Page-level text extractions:
--- START ---

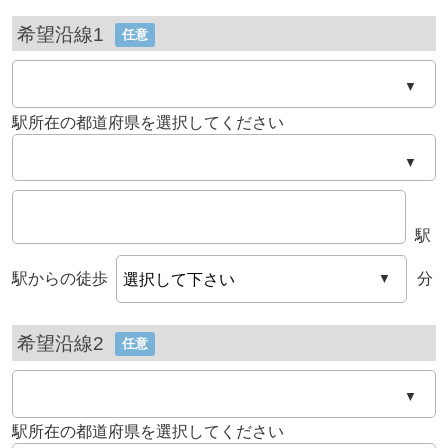
希望沿線1
任意
▼
駅所在の都道府県を選択してください
▼
駅
駅からの徒歩
分
▼
希望沿線2
任意
▼
駅所在の都道府県を選択してください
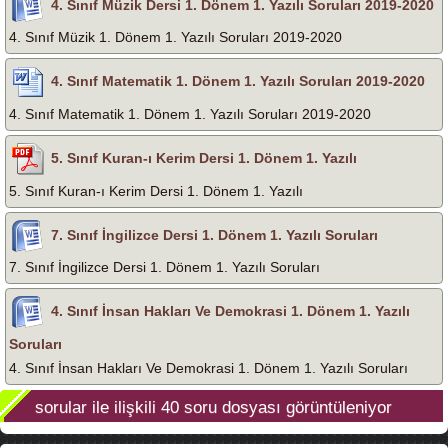
4. Sınıf Müzik Dersi 1. Dönem 1. Yazılı Soruları 2019-2020
4. Sınıf Müzik 1. Dönem 1. Yazılı Soruları 2019-2020
4. Sınıf Matematik 1. Dönem 1. Yazılı Soruları 2019-2020
4. Sınıf Matematik 1. Dönem 1. Yazılı Soruları 2019-2020
5. Sınıf Kuran-ı Kerim Dersi 1. Dönem 1. Yazılı
5. Sınıf Kuran-ı Kerim Dersi 1. Dönem 1. Yazılı
7. Sınıf İngilizce Dersi 1. Dönem 1. Yazılı Soruları
7. Sınıf İngilizce Dersi 1. Dönem 1. Yazılı Soruları
4. Sınıf İnsan Hakları Ve Demokrasi 1. Dönem 1. Yazılı
Soruları
4. Sınıf İnsan Hakları Ve Demokrasi 1. Dönem 1. Yazılı Soruları
sorular
ile ilişkili
40
soru dosyası görüntüleniyor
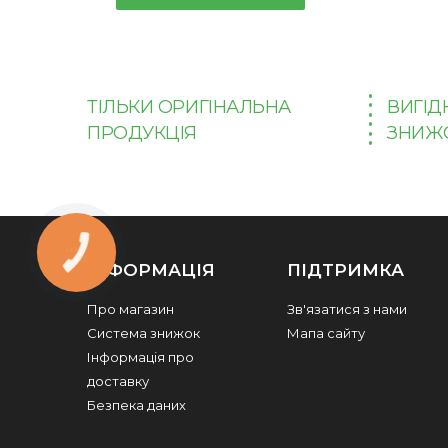
ТІЛЬКИ ОРИГІНАЛЬНА
ВИГІД
ПРОДУКЦІЯ
ЗНИЖ
КНОПКА
ЗВ'ЯЗКУ
ІНФОРМАЦІЯ
ПІДТРИМКА
Про магазин
Зв'язатися з нами
Система знижок
Мапа сайту
Інформація про
доставку
Безпека даних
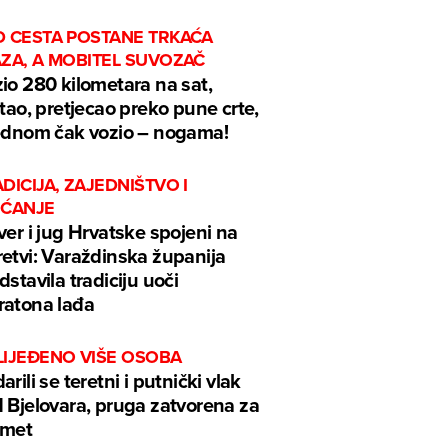
D CESTA POSTANE TRKAĆA
AZA, A MOBITEL SUVOZAČ
io 280 kilometara na sat,
ftao, pretjecao preko pune crte,
ednom čak vozio – nogama!
DICIJA, ZAJEDNIŠTVO I
EĆANJE
ver i jug Hrvatske spojeni na
etvi: Varaždinska županija
dstavila tradiciju uoči
atona lađa
LIJEĐENO VIŠE OSOBA
arili se teretni i putnički vlak
 Bjelovara, pruga zatvorena za
omet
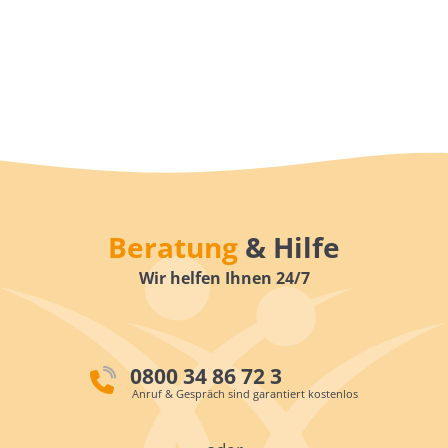
Beratung
& Hilfe
Wir helfen Ihnen 24/7
0800 34 86 72 3
Anruf & Gespräch sind garantiert kostenlos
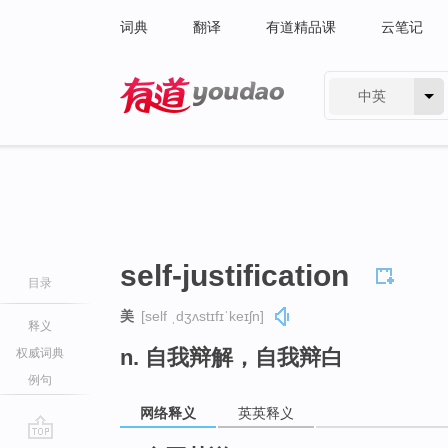
词典
翻译
有道精品课
云笔记
中英
有道 - 网易旗下搜索
self-justification
目录
美
[self ˌdʒʌstɪfɪˈkeɪʃn]
释义
n. 自我辩解，自我辩白
权威词典
例句
网络释义
英英释义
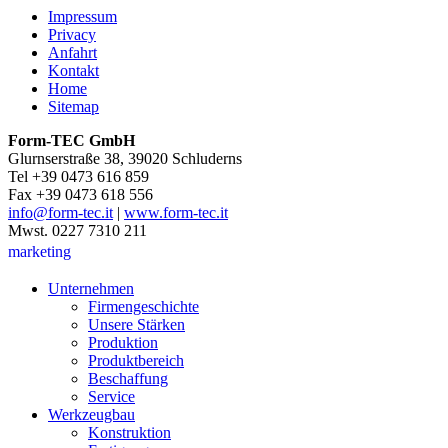
Impressum
Privacy
Anfahrt
Kontakt
Home
Sitemap
Form-TEC GmbH
Glurnserstraße 38, 39020 Schluderns
Tel +39 0473 616 859
Fax +39 0473 618 556
info@form-tec.it
|
www.form-tec.it
Mwst. 0227 7310 211
marketing
Unternehmen
Firmengeschichte
Unsere Stärken
Produktion
Produktbereich
Beschaffung
Service
Werkzeugbau
Konstruktion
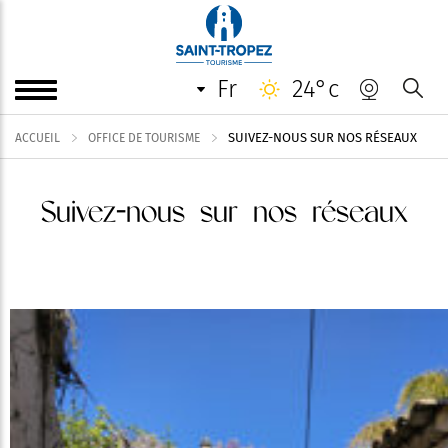
fr
24°c
SUIVEZ-NOUS SUR NOS RÉSEAUX
ACCUEIL
OFFICE DE TOURISME
Suivez-nous sur nos réseaux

--- END ---

**ASSIGNED TASK:**
Output the line that contains "Bjelovara, pruga zatvorena za" and every subsequent line through the end of the entries, exactly as given, without pictures.

**SOLVED EXERCISE:**
 Bjelovara, pruga zatvorena za
omet
Beratung
& Hilfe
Wir helfen Ihnen 24/7
0800 34 86 72 3
Anruf & Gespräch sind garantiert kostenlos
词典
翻译
有道精品课
云笔记
中英
有道 - 网易旗下搜索
self-justification
目录
美
[self ˌdʒʌstɪfɪˈkeɪʃn]
释义
n. 自我辩解，自我辩白
权威词典
例句
网络释义
英英释义
Impressum
Privacy
Anfahrt
Kontakt
Home
Sitemap
Form-TEC GmbH
Glurnserstraße 38, 39020 Schluderns
Tel +39 0473 616 859
Fax +39 0473 618 556
info@form-tec.it
|
www.form-tec.it
Mwst. 0227 7310 211
marketing
Unternehmen
Firmengeschichte
Unsere Stärken
Produktion
Produktbereich
Beschaffung
Service
Werkzeugbau
Konstruktion
fr
24°c
SUIVEZ-NOUS SUR NOS RÉSEAUX
ACCUEIL
OFFICE DE TOURISME
Suivez-nous sur nos réseaux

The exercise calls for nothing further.